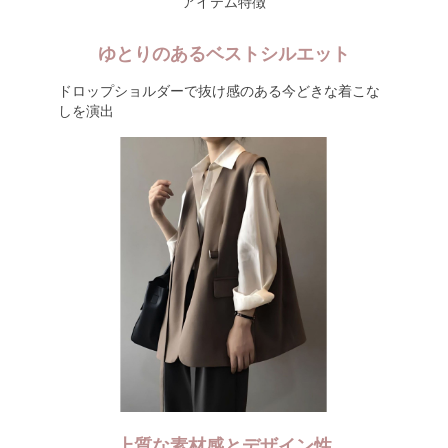
アイテム特徴
ゆとりのあるベストシルエット
ドロップショルダーで抜け感のある今どきな着こな
しを演出
上質な素材感とデザイン性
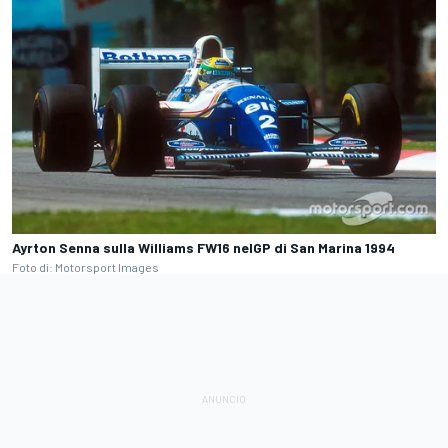
Ayrton Senna sulla Williams FW16 nelGP di San Marina 1994
Foto di: Motorsport Images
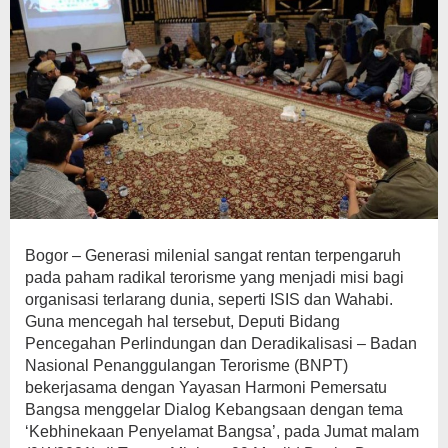
Bogor – Generasi milenial sangat rentan terpengaruh
pada paham radikal terorisme yang menjadi misi bagi
organisasi terlarang dunia, seperti ISIS dan Wahabi.
Guna mencegah hal tersebut, Deputi Bidang
Pencegahan Perlindungan dan Deradikalisasi – Badan
Nasional Penanggulangan Terorisme (BNPT)
bekerjasama dengan Yayasan Harmoni Pemersatu
Bangsa menggelar Dialog Kebangsaan dengan tema
‘Kebhinekaan Penyelamat Bangsa’, pada Jumat malam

---*---

Directions: In the entries above, copy the lines from the one that contains "Bangsa menggelar Dialog" through the last line, exactly as they appear.

Output below:
Bangsa menggelar Dialog Kebangsaan dengan tema
‘Kebhinekaan Penyelamat Bangsa’, pada Jumat malam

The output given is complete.